What needs to be done: Would you reproduce exactly, and only, the lines starting at the one with "estructura del equipo de" and ending at the last line of the data, with both included? Leave the pictures out.

*** Opening Material provided ***

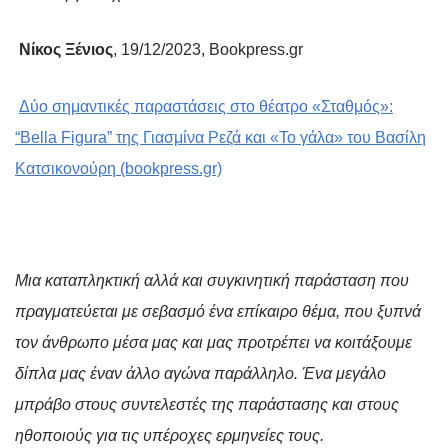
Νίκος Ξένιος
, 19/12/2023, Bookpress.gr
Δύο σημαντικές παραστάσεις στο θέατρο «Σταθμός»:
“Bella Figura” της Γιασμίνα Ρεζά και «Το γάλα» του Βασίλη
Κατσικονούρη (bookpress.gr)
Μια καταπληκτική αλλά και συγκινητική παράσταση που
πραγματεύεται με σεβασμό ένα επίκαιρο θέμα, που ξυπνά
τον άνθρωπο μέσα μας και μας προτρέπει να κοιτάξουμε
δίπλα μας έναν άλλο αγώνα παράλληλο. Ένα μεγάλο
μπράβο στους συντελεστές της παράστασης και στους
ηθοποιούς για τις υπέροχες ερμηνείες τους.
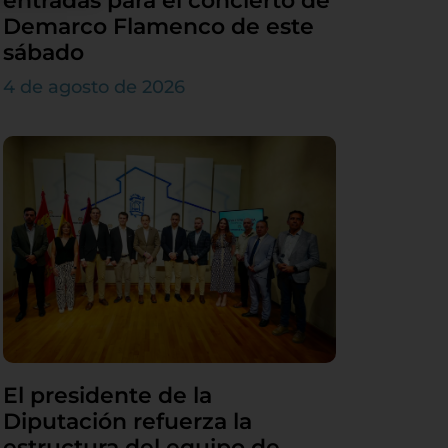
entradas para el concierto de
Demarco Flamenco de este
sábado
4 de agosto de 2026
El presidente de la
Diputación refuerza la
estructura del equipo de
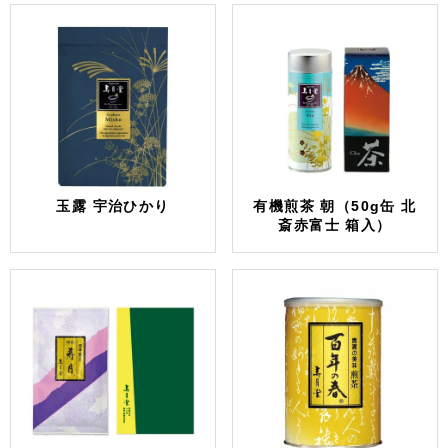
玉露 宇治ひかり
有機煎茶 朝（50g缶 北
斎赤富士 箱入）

*** Closing Material provided ***

Final answer:
estructura del equipo de
玉露 宇治ひかり
有機煎茶 朝（50g缶 北
斎赤富士 箱入）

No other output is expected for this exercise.